Si une discussion téléphonique a eu lieu lundi dernier entre Angela Merkel et Loukachenko, les deux camps ne lui accordent pas la même importance. Bruxelles parle de "discussions techniques" pour le rapatriement des migrants piégés à la frontière, tandis que Minsk veut y voir le début de négociations plus larges.
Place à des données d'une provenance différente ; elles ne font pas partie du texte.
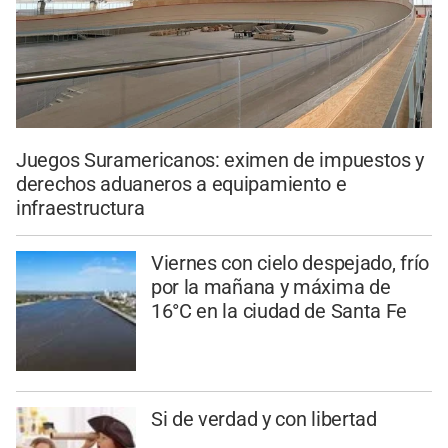
Juegos Suramericanos: eximen de impuestos y
derechos aduaneros a equipamiento e
infraestructura
Viernes con cielo despejado, frío
por la mañana y máxima de
16°C en la ciudad de Santa Fe
Si de verdad y con libertad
Considéré comme dépassé par les évènements l'an dernier, lors du soulèvement populaire qui avait suivi sa réélection, Loukachenko semble s'être replacé au centre d'un jeu diplomatique féroce, comme il a toujours su le faire depuis 1994.
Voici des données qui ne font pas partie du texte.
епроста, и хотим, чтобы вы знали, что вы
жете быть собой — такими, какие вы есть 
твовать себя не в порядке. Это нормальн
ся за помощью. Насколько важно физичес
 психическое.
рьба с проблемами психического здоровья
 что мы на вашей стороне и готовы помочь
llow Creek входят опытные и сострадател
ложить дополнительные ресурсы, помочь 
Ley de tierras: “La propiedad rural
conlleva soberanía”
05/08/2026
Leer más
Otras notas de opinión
"Le dernier dictateur d'Europe". C'est ainsi que la secrétaire d'État américaine Condoleeza Rice l'avait rebaptisé en 2005. Un surnom qui a depuis fait florès, tant il semble coller au personnage. Cet ancien membre du Parti communiste est élu en 1994 comme premier président de la jeune république biélorusse, à tout juste 40 ans, et à la surprise générale. Le combat qu'il affiche alors contre la corruption, son bon sens paysan (il était responsable agricole dans le civil), son air patelin et ses accents virils, portent sa popularité. Alexandre Loukachenko est en butte dès le départ aux critiques du FMI et de la Banque Mondiale : l'ancien apparatchik entend refuser l'économie de marché, que toutes les anciennes républiques soviétiques sont alors en train d'adopter. Et c'est une ligne qu'il tiendra tout au long de ses mandats successifs.
Dès 1996, l'autocrate se dévoile
Dès 1996, le personnage dévoile au grand jour ses ambitions d'autocrate : referendum pour prolonger son mandat, opposition interdite d'affichage et d'accès aux médias, et prise de contrôle du Parlement avec l'arrestation de la plupart des députés. Les États-Unis et l'Union européenne refusent de reconnaître la validité du scrutin, tandis que Loukachenko met en place une rhétorique anti-occidentale dont il ne se départira plus. Chaque revers économique est attribué à la main de l'Occident, tout opposant est un valet à la solde de l'ouest.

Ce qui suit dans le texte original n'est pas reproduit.